The next morning, the tiny, battery-operated TV I' d brought crackled with a news report.
"...police are intensifying their search for a dangerous fugitive, identified as 'Viper,' believed to be armed and hiding in the national forest area. He is described as male, late twenties, carrying a dark-colored backpack..."
My blood ran cold.
Late twenties. Dark backpack. That was me. They were closing in.
My olive drab backpack suddenly felt like a neon sign.
"They're onto me," I whispered, panic clawing at my throat.
Clara, who was idly flipping through a tattered magazine she' d found, looked up.
"Who's onto you?"
"The police! The news..."
She listened for a moment, then raised an eyebrow. "Viper? Really? Does he hiss when he talks? And 'dark-colored backpack'? Leo, half the hikers in this forest probably have dark-colored backpacks. Including, I might add, the actual meth-head fugitive they're looking for, who probably isn't you unless you've developed a sudden craving for Sudafed and anarchy."

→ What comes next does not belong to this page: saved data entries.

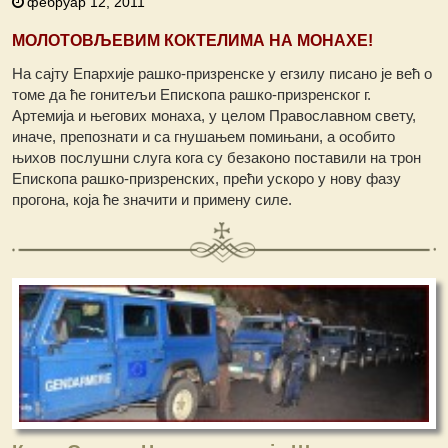
фебруар 12, 2011
МОЛОТОВЉЕВИМ КОКТЕЛИМА НА МОНАХЕ!
На сајту Епархије рашко-призренске у егзилу писано је већ о
томе да ће гонитељи Епископа рашко-призренског г.
Артемија и његових монаха, у целом Православном свету,
иначе, препознати и са гнушањем помињани, а особито
њихов послушни слуга кога су безаконо поставили на трон
Епископа рашко-призренских, прећи ускоро у нову фазу
прогона, која ће значити и примену силе.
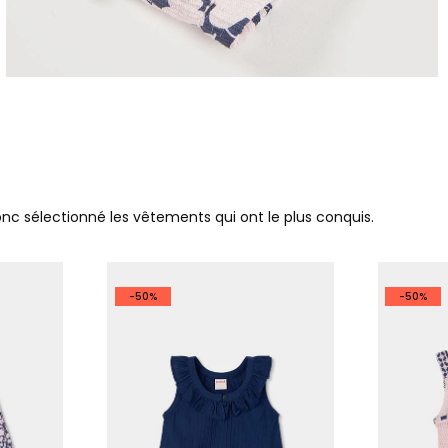
donc sélectionné les vêtements qui ont le plus conquis.
-50%
-50%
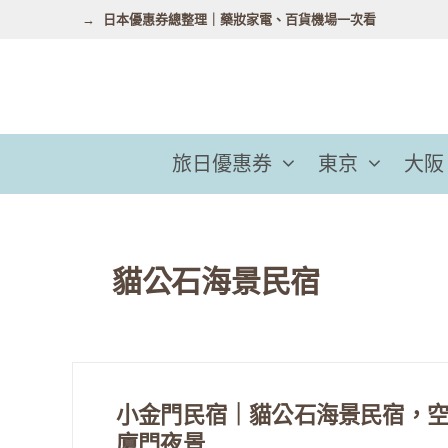
跳
日本優惠券總整理｜藥妝家電、百貨機場一次看
至
主
要
內
容
旅日優惠券
東京
大阪
貓公石海景民宿
小金門民宿｜貓公石海景民宿，空
廈門夜景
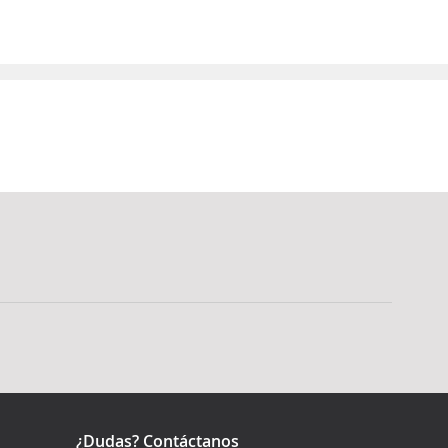
¿Dudas? Contáctanos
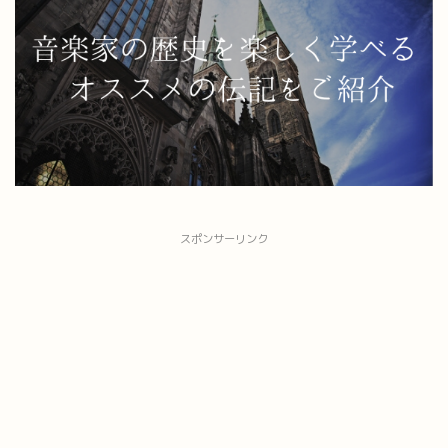
スポンサーリンク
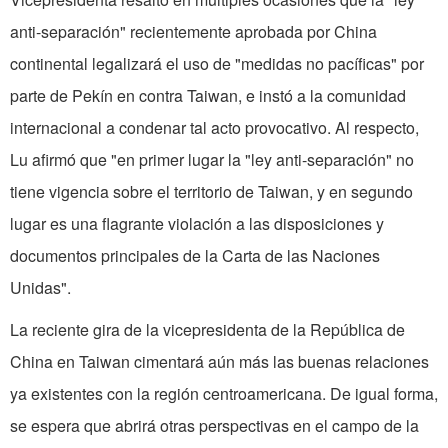
anti-separación" recientemente aprobada por China
continental legalizará el uso de "medidas no pacíficas" por
parte de Pekín en contra Taiwan, e instó a la comunidad
internacional a condenar tal acto provocativo. Al respecto,
Lu afirmó que "en primer lugar la "ley anti-separación" no
tiene vigencia sobre el territorio de Taiwan, y en segundo
lugar es una flagrante violación a las disposiciones y
documentos principales de la Carta de las Naciones
Unidas".
La reciente gira de la vicepresidenta de la República de
China en Taiwan cimentará aún más las buenas relaciones
ya existentes con la región centroamericana. De igual forma,
se espera que abrirá otras perspectivas en el campo de la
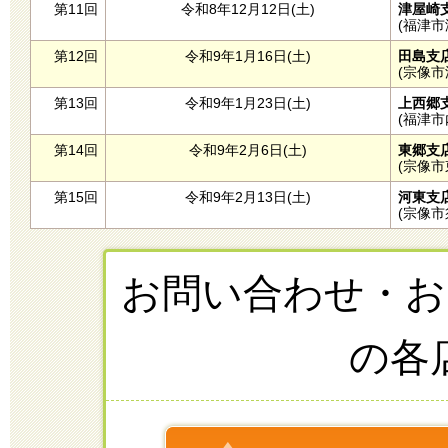
第11回
令和8年12月12日(土)
津屋崎
(福津市津
第12回
令和9年1月16日(土)
田島支
(宗像市深田
第13回
令和9年1月23日(土)
上西郷
(福津市内殿
第14回
令和9年2月6日(土)
東郷支
(宗像市東
第15回
令和9年2月13日(土)
河東支
(宗像市須
お問い合わせ・お
の各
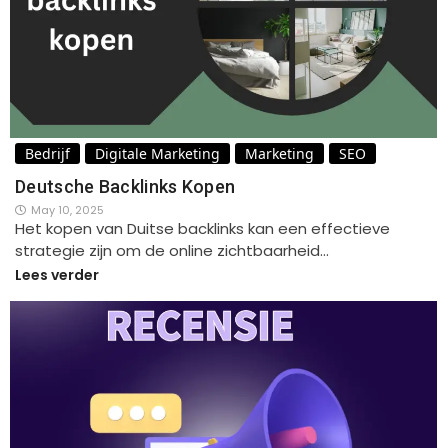
Bedrijf
Digitale Marketing
Marketing
SEO
Deutsche Backlinks Kopen
May 10, 2025
Het kopen van Duitse backlinks kan een effectieve
strategie zijn om de online zichtbaarheid…
Lees verder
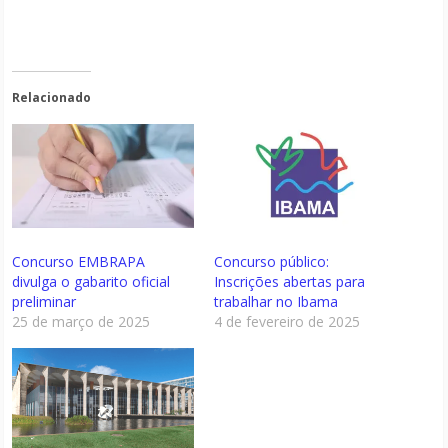
Relacionado
Concurso EMBRAPA
Concurso público:
divulga o gabarito oficial
Inscrições abertas para
preliminar
trabalhar no Ibama
25 de março de 2025
4 de fevereiro de 2025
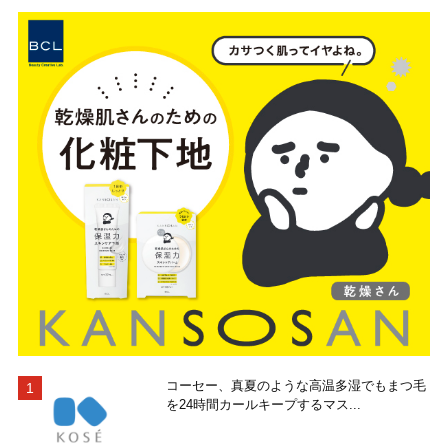
コーセー、真夏のような高温多湿でもまつ毛
を24時間カールキープするマス...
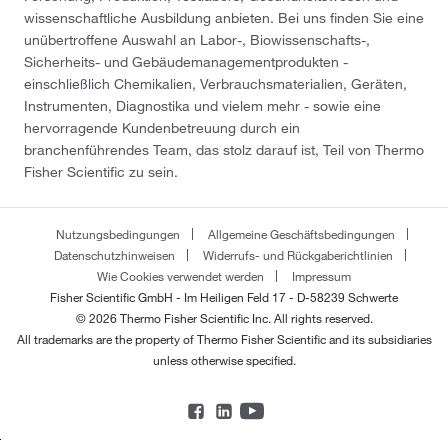
wissenschaftliche Ausbildung anbieten. Bei uns finden Sie eine
unübertroffene Auswahl an Labor-, Biowissenschafts-,
Sicherheits- und Gebäudemanagementprodukten -
einschließlich Chemikalien, Verbrauchsmaterialien, Geräten,
Instrumenten, Diagnostika und vielem mehr - sowie eine
hervorragende Kundenbetreuung durch ein
branchenführendes Team, das stolz darauf ist, Teil von Thermo
Fisher Scientific zu sein.
Nutzungsbedingungen
Allgemeine Geschäftsbedingungen
Datenschutzhinweisen
Widerrufs- und Rückgaberichtlinien
Wie Cookies verwendet werden
Impressum
Fisher Scientific GmbH - Im Heiligen Feld 17 - D-58239 Schwerte
© 2026 Thermo Fisher Scientific Inc. All rights reserved.
All trademarks are the property of Thermo Fisher Scientific and its subsidiaries
unless otherwise specified.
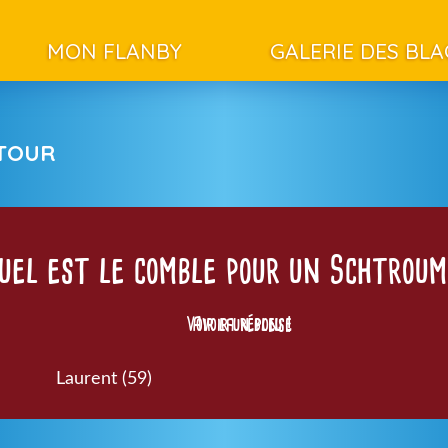
MON FLANBY
GALERIE DES BL
ETOUR
uel est le comble pour un Schtroum
Voir la réponse
Avoir un bleu !
Laurent (59)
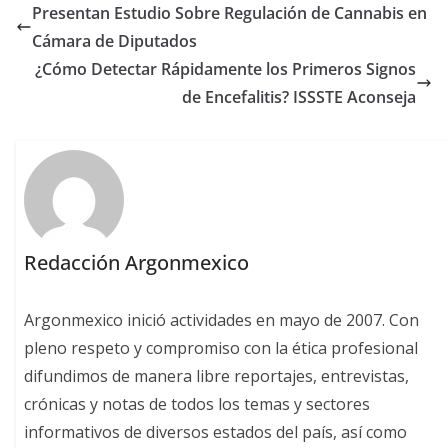
Presentan Estudio Sobre Regulación de Cannabis en
Cámara de Diputados
¿Cómo Detectar Rápidamente los Primeros Signos
de Encefalitis? ISSSTE Aconseja
Redacción Argonmexico
Argonmexico inició actividades en mayo de 2007. Con
pleno respeto y compromiso con la ética profesional
difundimos de manera libre reportajes, entrevistas,
crónicas y notas de todos los temas y sectores
informativos de diversos estados del país, así como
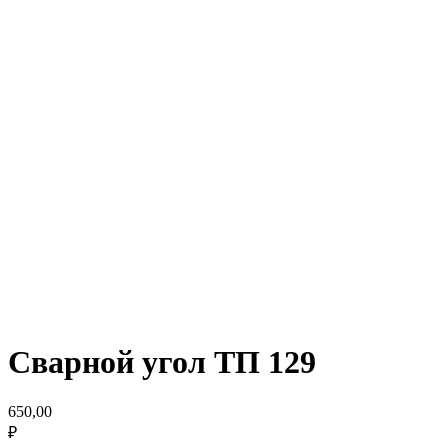
Сварной угол ТП 129
650,00
₽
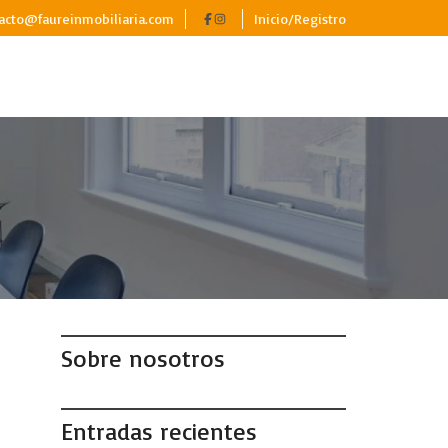
acto@faureinmobiliaria.com
Inicio/Registro
Sobre nosotros
Entradas recientes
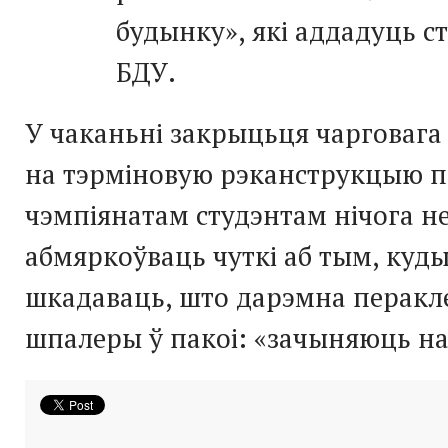
будынку», які аддадуць с
БДУ.
У чаканьні закрыцьця чарговага
на тэрміновую рэканструкцыю п
чэмпіянатам студэнтам нічога не
абмяркоўваць чуткі аб тым, куды 
шкадаваць, што дарэмна перакл
шпалеры ў пакоі: «зачыняюць на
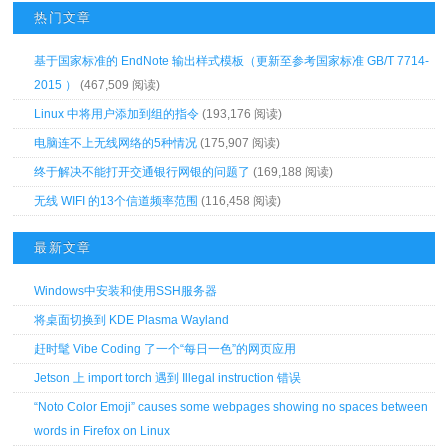
热门文章
基于国家标准的 EndNote 输出样式模板（更新至参考国家标准 GB/T 7714-
2015 ）
(467,509 阅读)
Linux 中将用户添加到组的指令
(193,176 阅读)
电脑连不上无线网络的5种情况
(175,907 阅读)
终于解决不能打开交通银行网银的问题了
(169,188 阅读)
无线 WIFI 的13个信道频率范围
(116,458 阅读)
最新文章
Windows中安装和使用SSH服务器
将桌面切换到 KDE Plasma Wayland
赶时髦 Vibe Coding 了一个“每日一色”的网页应用
Jetson 上 import torch 遇到 Illegal instruction 错误
“Noto Color Emoji” causes some webpages showing no spaces between
words in Firefox on Linux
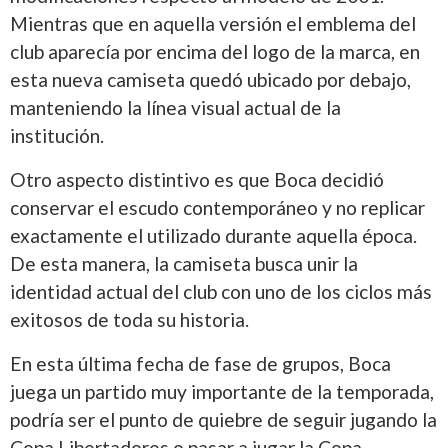
Mientras que en aquella versión el emblema del
club aparecía por encima del logo de la marca, en
esta nueva camiseta quedó ubicado por debajo,
manteniendo la línea visual actual de la
institución.
Otro aspecto distintivo es que Boca decidió
conservar el escudo contemporáneo y no replicar
exactamente el utilizado durante aquella época.
De esta manera, la camiseta busca unir la
identidad actual del club con uno de los ciclos más
exitosos de toda su historia.
En esta última fecha de fase de grupos, Boca
juega un partido muy importante de la temporada,
podría ser el punto de quiebre de seguir jugando la
Copa Libertadores o pasar a jugar la Copa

Her logic was infuriatingly sound, but the fear didn't subside.
I had to see Lily.
"I need to go out for a bit," I said, grabbing my keys.
"Souvenir shopping?" Clara asked dryly.
I didn't answer, just secured the door, a flimsy lock that she could probably pick with a hairpin if she really wanted to.
The drive to the county hospital was a blur of anxiety.
Lily was asleep when I arrived, her small face pale against the white pillow. A new, more expensive-looking IV drip was attached to her arm.
Marc, my old squadmate, was there, sitting by her bed.
He looked up as I entered, his expression grim.
"Leo. Where the hell have you been?"
"Around," I mumbled, avoiding his gaze.
"Around?" Marc stood up, his firefighter's frame towering over me. "People are talking, man. You disappeared. Your landlord called me. And now this ransom demand for Harrison Hayes's daughter? The news is everywhere. Don't tell me you're involved in that."
His eyes searched mine, full of a disbelief I couldn't meet.
"Lily needs the money, Marc," I said, my voice cracking. "The new treatment protocol they suggested... it's astronomical. Insurance laughed."
"So you kidnap someone?" His voice was low, incredulous. "Leo, this isn't you. This is insane. You're a Marine, not a criminal."
"I'm a brother who's watching his sister die," I shot back, the desperation raw in my voice. "What would you do?"
Marc ran a hand over his face. "Not this. There are always other ways. This will destroy you, Leo. And it won't save Lily if you're in prison."
He was right, of course. But I was too far gone.
"I have to try," I said, my gaze fixed on Lily. "I have to."
Marc sighed, a sound heavy with disappointment and worry. "Just... be careful, Leo. Please. For Lily's sake, if not your own."
I left the hospital with his words echoing in my ears, my guilt a heavy stone in my gut.
The $250,000 I'd initially planned for seemed like a joke now, especially after Clara' s five-million-dollar upgrade. But even that felt impossibly distant.